I’m in the middle of writing my thesis so I can finally get my PhD and put an end to this long chapter of my life and the only thing I can think about is how it’s all been a prayer. It starts with a mystery, as all good prayers do. It is followed by doubt and misery. It ends with awe.
I remember the exact moment I realized I was built for worship. I lay on my back on the top of a mountain. The next day there would be fog, but that night was clear enough to see every star in the sky. You could hear the ocean far below, crashing. I was sixteen or seventeen years old. I remember thinking, I will never be able to fathom this. We are so small, and this majesty is so beautiful. I don’t remember saying anything out loud, but I must have, because last month my sister-in-law turned to me and told me, I will never forget what you said that night.

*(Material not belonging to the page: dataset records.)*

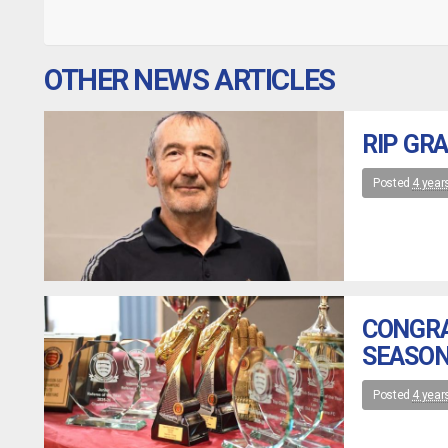
OTHER NEWS ARTICLES
RIP GR
Posted
4 year
CONGRA
SEASON
Posted
4 year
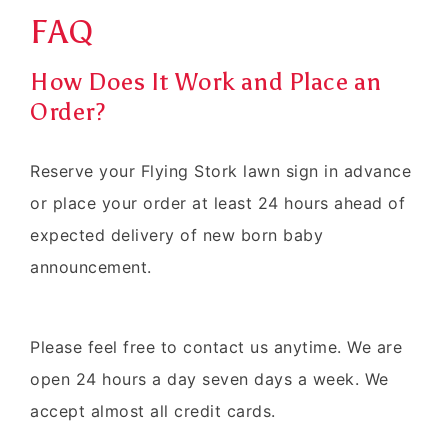
FAQ
How Does It Work and Place an
Order?
Reserve your Flying Stork lawn sign in advance
or place your order at least 24 hours ahead of
expected delivery of new born baby
announcement.
Please feel free to contact us anytime. We are
open 24 hours a day seven days a week. We
accept almost all credit cards.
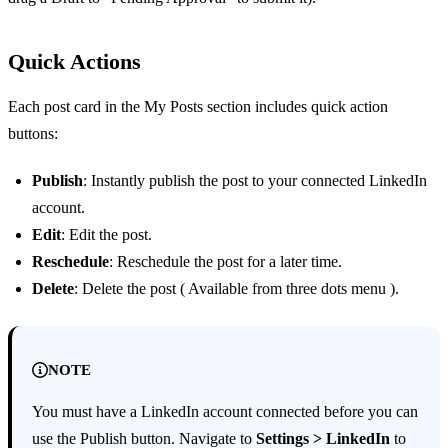
Quick Actions
Each post card in the My Posts section includes quick action
buttons:
Publish
: Instantly publish the post to your connected LinkedIn
account.
Edit
: Edit the post.
Reschedule
: Reschedule the post for a later time.
Delete
: Delete the post ( Available from three dots menu ).
NOTE
You must have a LinkedIn account connected before you can
use the Publish button. Navigate to
Settings > LinkedIn
to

I was reading up on the Hungarian scientist Albert Szent-Györgyi, who discovered how muscles contract and first isolated Vitamin C, for which he was awarded the 1937 Nobel Prize in Physiology or Medicine. During World War II he had to operate a black market enterprise just to house and feed his laboratory staff. Coincidentally, he was philosophically against the idea of writing grants and asking for money, preferring to be funded by rich patrons instead, which he found when he started a lab in Woods Hole, Massachusetts. He liked dividing scientists into two categories: The physiologist who “carefully preserves
structure and subtle qualities” and the biochemist who “willfully destroys them”. (Szent-Györgyi, 1949) In a letter to Science, he writes of two other categories: the Apollonian who “tends to develop established lines to perfection”, and the Dionysian who “relies on intuition and
is more likely to open new, unexpected alleys for research”. Of course, he identifies himself as both the destroying biochemist and the intuitive Dionysian (Szent-Györgyi, 1972). With apologies to Professor Szent-Györgyi, I identify very much as an Apollonian, though I’m very much not looking for perfection.

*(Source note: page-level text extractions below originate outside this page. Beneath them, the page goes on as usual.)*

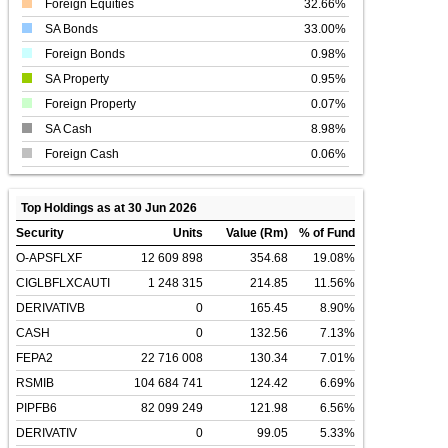
Foreign Equities
32.66%
SA Bonds
33.00%
Foreign Bonds
0.98%
SA Property
0.95%
Foreign Property
0.07%
SA Cash
8.98%
Foreign Cash
0.06%
Top Holdings as at 30 Jun 2026
Security
Units
Value (Rm)
% of Fund
O-APSFLXF
12 609 898
354.68
19.08%
CIGLBFLXCAUTI
1 248 315
214.85
11.56%
DERIVATIVB
0
165.45
8.90%
CASH
0
132.56
7.13%
FEPA2
22 716 008
130.34
7.01%
RSMIB
104 684 741
124.42
6.69%
PIPFB6
82 099 249
121.98
6.56%
DERIVATIV
0
99.05
5.33%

Part of writing a thesis is to place your meager findings within the context of decades of work. It’s a humbling and rewarding task. You sit on the shoulders of geneticists who knew nothing, not the names of genes, not the paths of their transduction, not the signals, not the receptors. They just had syringes and microscopes and dreams, and then forty years later, here I am, adding mystery to the mystery.